Open GuSangmo opened 1 year ago
Hi Sangmo,
Yes, you can use a tracking algorithm to assign the same entity_id
to all the face-crops of each person.
I think you can refer to Ego4D's starter code to see how it tracks a face-crop across the frames. It uses a short-term tracking algorithm to link face-crops with the same entity_id
. There are many real-time algorithms for this type of short-term tracking.
I hope this helps.
Thank you, Kyle
I really appreciate your tips, Kyle! Could you answer me one more question?
I tried to extract feature maps with STE(resnet18-tsm-aug) weight you gave, but I couldn't replicate the accurate result like yours.
I used AudioVideoDatasetAuxLossesForwardPhase(..., clip_length = 11, target_size = (144,144))
, resnet18_two_streams_forward(rgb_stack_size = 11)
from models_stage1_tsm.py
and STE_forward.py
.
I thought data loading technique can be little different with your TSM inference code, since using the original STE_forward.py can make the same data for the first few samples.
# This way dataset[0] and dataset[2] has same video & audio data
# Because of the loading logic by ASC requires padding
dataset = AudioVideoDatasetAuxLossesForwardPhase(...)
audio_data, video_data, .... = dataset[idx]
Was there any slight modifiation to data loading, or STE_forward.py
?
(Your bbox feature concatenation part seems to be in SPELL logic part, I guess)
It would be a big help if I could know there was something magic or my mistake. Otherwise I could work with the given pretrained weight.
Best regards, Sangmo
Hello @GuSangmo, I'm also working on making this code for real-time purposes. Did you manage to do it ?

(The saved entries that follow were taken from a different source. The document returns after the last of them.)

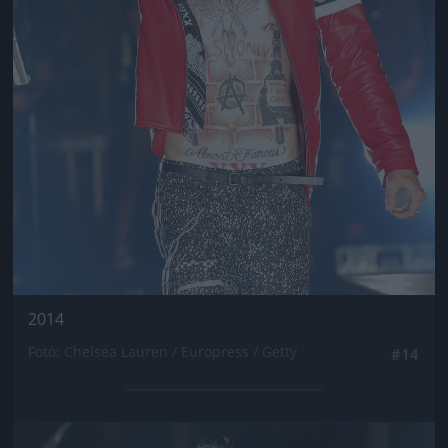
2014
Fotó: Chelsea Lauren / Europress / Getty
#14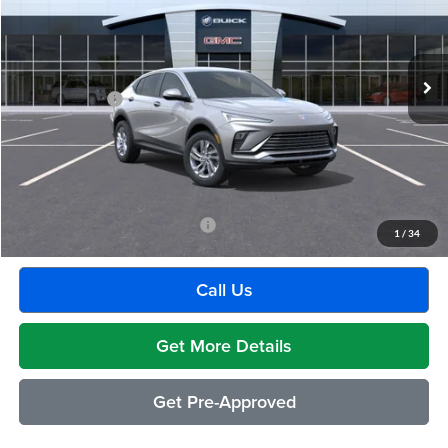
VIN:
KL47LAEP1TB224317
Stock:
BG2393
Model:
4TQ58
Less
Ext.
Int.
In Stock
MSRP:
$26,990
Doc + CVR Fee
+$314
Everyone's Price:
$27,304
GM Employee Discount:
-$1,604
Employee Price:
$25,700
Add. Available Buick Incentives:
-$2,500
1
/
34
Call Us
Get More Details
Get Pre-Approved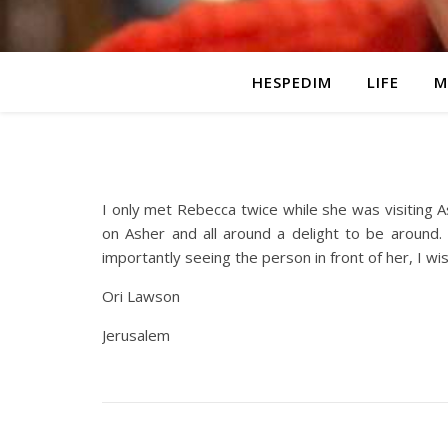
HESPEDIM
LIFE
M
I only met Rebecca twice while she was visiting 
on Asher and all around a delight to be around. 
importantly seeing the person in front of her, I wi
Ori Lawson
Jerusalem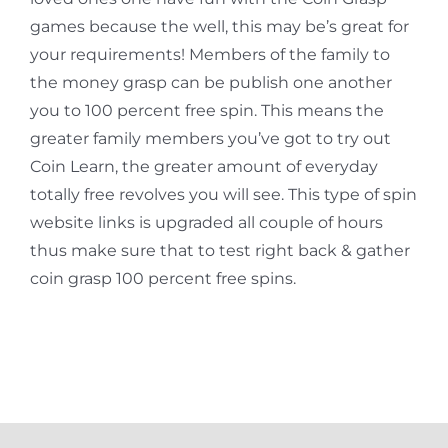
games because the well, this may be’s great for
your requirements! Members of the family to
the money grasp can be publish one another
you to 100 percent free spin. This means the
greater family members you’ve got to try out
Coin Learn, the greater amount of everyday
totally free revolves you will see. This type of spin
website links is upgraded all couple of hours
thus make sure that to test right back & gather
coin grasp 100 percent free spins.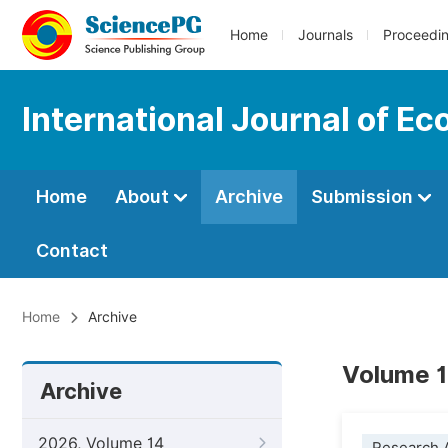
Home
Journals
Proceedi
International Journal of E
Home
About
Archive
Submission
Contact
Home
Archive
Volume 1
Archive
2026, Volume 14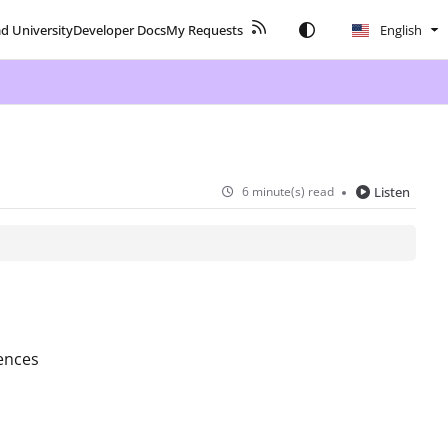
ad University
Developer Docs
My Requests
English
6 minute(s) read
Listen
ences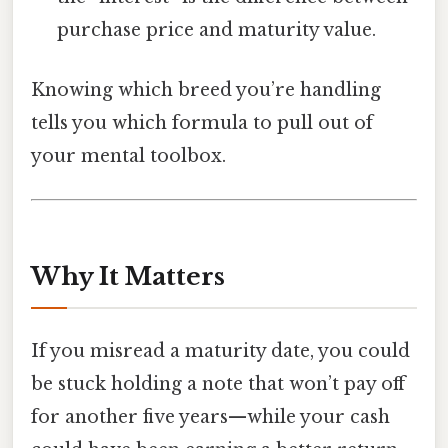
purchase price and maturity value.
Knowing which breed you’re handling
tells you which formula to pull out of
your mental toolbox.
Why It Matters
If you misread a maturity date, you could
be stuck holding a note that won’t pay off
for another five years—while your cash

@hugoobui Sorry for late reply. I couldn't do it, so I chose the other model(LightASD).
In the case of GNN-postprocessing models(e.g. EASEE, SPELL), I thought bbox-tracking should be done in advance, to build the graph for postprocessing. And I couldn't reproduce those feature-encoder part ;-)

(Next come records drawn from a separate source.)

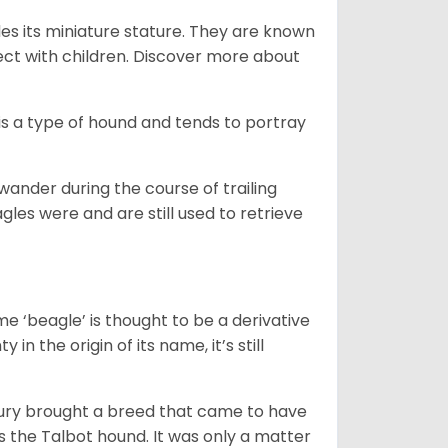
es its miniature stature. They are known
ect with children. Discover more about
is a type of hound and tends to portray
wander during the course of trailing
gles were and are still used to retrieve
e ‘beagle’ is thought to be a derivative
 in the origin of its name, it’s still
ntury brought a breed that came to have
as the Talbot hound. It was only a matter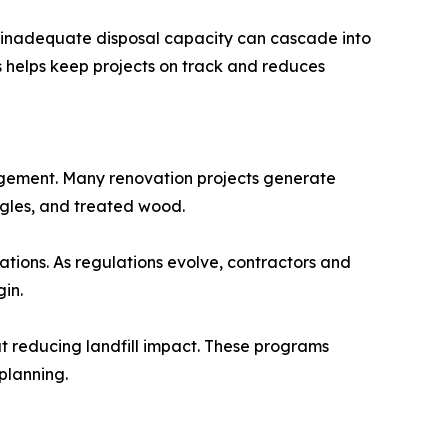
by inadequate disposal capacity can cascade into
s helps keep projects on track and reduces
gement. Many renovation projects generate
ingles, and treated wood.
tations. As regulations evolve, contractors and
in.
t reducing landfill impact. These programs
planning.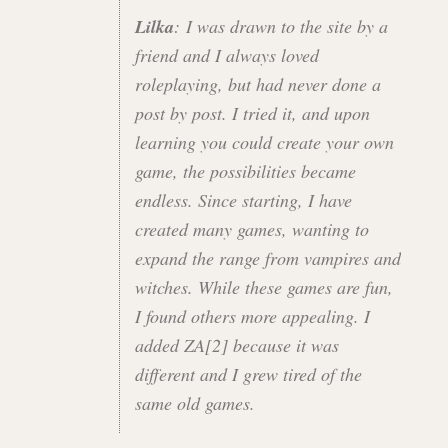
Lilka
: I was drawn to the site by a
friend and I always loved
roleplaying, but had never done a
post by post. I tried it, and upon
learning you could create your own
game, the possibilities became
endless. Since starting, I have
created many games, wanting to
expand the range from vampires and
witches. While these games are fun,
I found others more appealing. I
added ZA[2] because it was
different and I grew tired of the
same old games.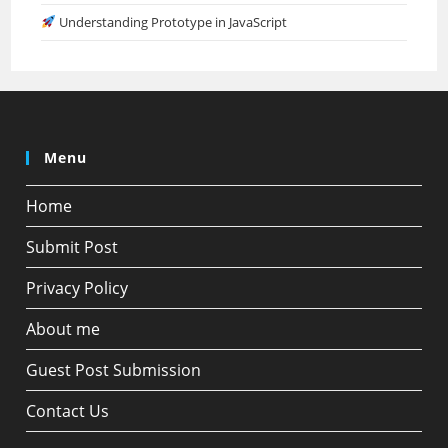
Understanding Prototype in JavaScript
Menu
Home
Submit Post
Privacy Policy
About me
Guest Post Submission
Contact Us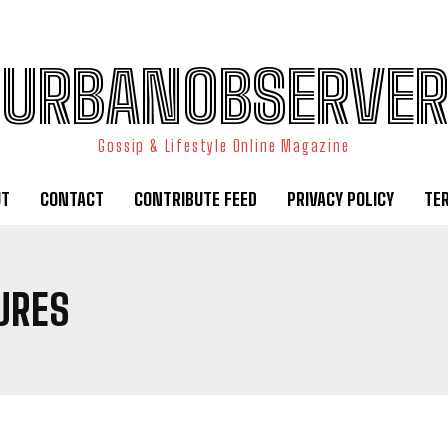
URBANOBSERVER
Gossip & Lifestyle Online Magazine
UT
CONTACT
CONTRIBUTE FEED
PRIVACY POLICY
TE
URES
I WANT IN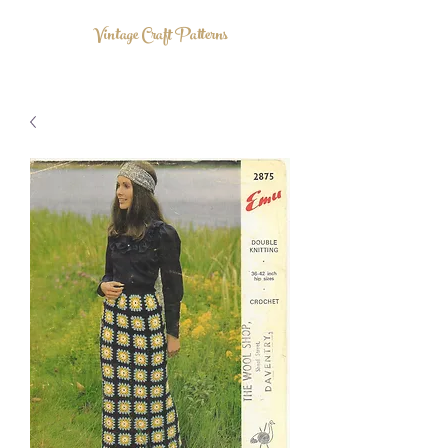
Vintage Craft Patterns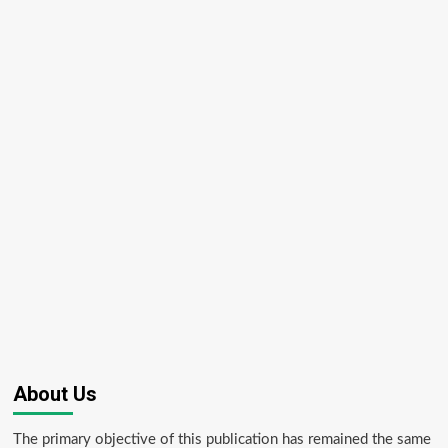
About Us
The primary objective of this publication has remained the same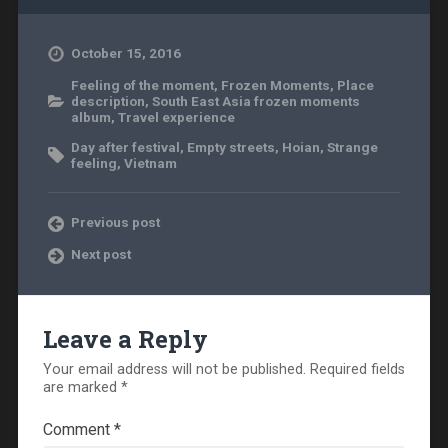
October 15, 2016
Feeling of the moment
,
Frozen Moments
,
Place
description
,
South East Asia frozen moments
album
,
Travel experience
Day after festival
,
Empty streets
,
Hoian
,
Strange
feeling
,
Vietnam
Previous post
Next post
Leave a Reply
Your email address will not be published.
Required fields
are marked
*
Comment
*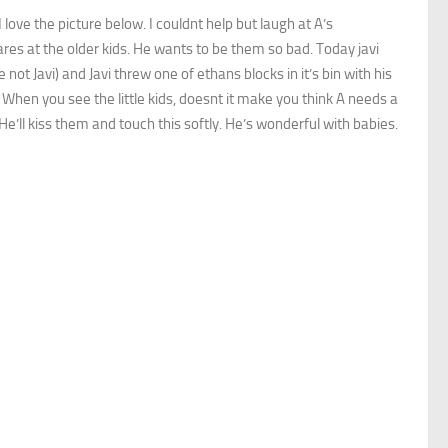
 love the picture below. I couldnt help but laugh at A’s
tares at the older kids. He wants to be them so bad. Today javi
 not Javi) and Javi threw one of ethans blocks in it’s bin with his
 When you see the little kids, doesnt it make you think A needs a
. He’ll kiss them and touch this softly. He’s wonderful with babies.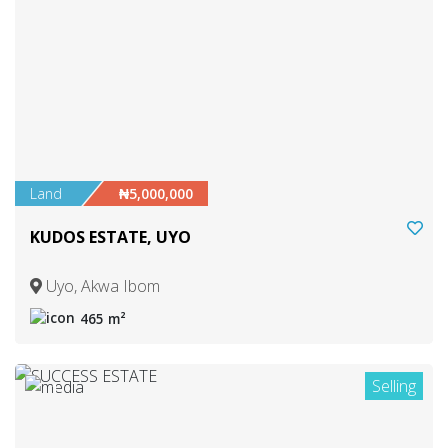
Land
₦5,000,000
KUDOS ESTATE, UYO
Uyo, Akwa Ibom
465 m²
Selling
1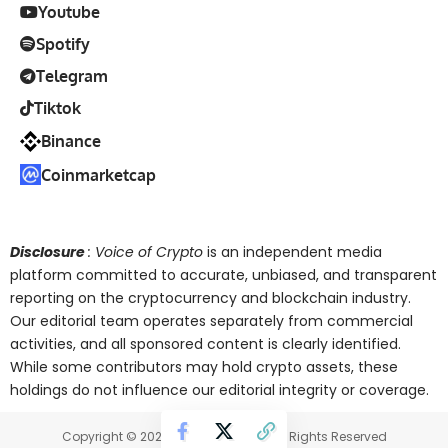
Youtube
Spotify
Telegram
Tiktok
Binance
Coinmarketcap
Disclosure
: Voice of Crypto
is an independent media
platform committed to accurate, unbiased, and transparent
reporting on the cryptocurrency and blockchain industry.
Our editorial team operates separately from commercial
activities, and all sponsored content is clearly identified.
While some contributors may hold crypto assets, these
holdings do not influence our editorial integrity or coverage.
Copyright © 2025 Voice of Crypto. All Rights Reserved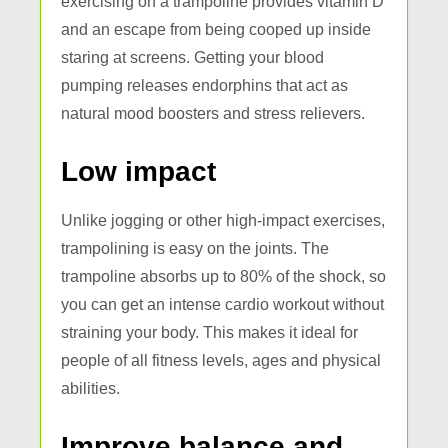
exercising on a trampoline provides vitamin D
and an escape from being cooped up inside
staring at screens. Getting your blood
pumping releases endorphins that act as
natural mood boosters and stress relievers.
Low impact
Unlike jogging or other high-impact exercises,
trampolining is easy on the joints. The
trampoline absorbs up to 80% of the shock, so
you can get an intense cardio workout without
straining your body. This makes it ideal for
people of all fitness levels, ages and physical
abilities.
Improve balance and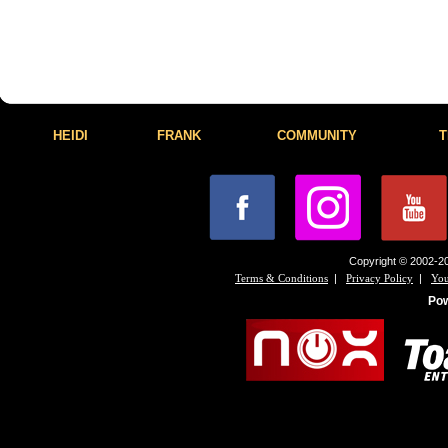
HEIDI
FRANK
COMMUNITY
T
Copyright © 2002-20
|
|
Terms & Conditions
Privacy Policy
You
Po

My task was due 23 August, so there can be some improvements in this domain. LightASD is much faster, but I also thought additional engineering is necessary( i.e. wait for 5 frames to be encoded to the model)! I hope you could tackle this problem. Best regards, Sangmo
Hi Kyle, thank you for such a nice paper! I really learned a lot from your work.
Currently, I am trying to tune your model for inference in ASD task (for random video, with no annotation about any bbox or entity)

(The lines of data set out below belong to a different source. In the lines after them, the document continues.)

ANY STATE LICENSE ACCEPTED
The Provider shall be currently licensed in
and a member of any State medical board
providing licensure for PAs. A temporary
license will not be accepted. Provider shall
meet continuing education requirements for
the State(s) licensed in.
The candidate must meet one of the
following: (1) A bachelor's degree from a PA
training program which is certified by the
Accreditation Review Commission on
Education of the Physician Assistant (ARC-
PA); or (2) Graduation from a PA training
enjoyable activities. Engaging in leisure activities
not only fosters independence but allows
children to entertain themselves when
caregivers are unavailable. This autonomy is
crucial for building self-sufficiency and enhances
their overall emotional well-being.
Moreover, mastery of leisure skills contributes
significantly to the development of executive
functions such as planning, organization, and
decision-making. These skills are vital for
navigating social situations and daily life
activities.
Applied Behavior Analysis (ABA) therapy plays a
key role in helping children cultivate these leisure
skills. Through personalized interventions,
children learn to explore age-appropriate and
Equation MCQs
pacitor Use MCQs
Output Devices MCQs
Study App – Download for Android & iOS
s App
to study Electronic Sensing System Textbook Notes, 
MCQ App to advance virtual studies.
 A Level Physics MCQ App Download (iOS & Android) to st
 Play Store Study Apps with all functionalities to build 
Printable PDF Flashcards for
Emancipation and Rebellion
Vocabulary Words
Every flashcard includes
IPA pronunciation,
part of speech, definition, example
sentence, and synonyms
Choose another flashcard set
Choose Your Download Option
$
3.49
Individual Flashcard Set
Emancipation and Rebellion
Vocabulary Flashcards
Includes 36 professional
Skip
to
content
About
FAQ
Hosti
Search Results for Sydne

As mentioned in #4 , this code assumes face bbox and audio-visual features be detected by other models. (in this case, your model used 2DResNet with TSM for feature extraction)
I understood SPELL works on pre-built graph data, where vertex is identified with (video_id, entity_id, timestamp). Could you give me some advice on how to get entity_id when inference?
I tried to integrate L186 ~ L223 of data_loader.py into inference loop as you mentioned, but it seems to require entity_id for node. I thought adding some tracker would help, but I am curious if modifying some of your codes might help this.
Thank you so much, Sangmo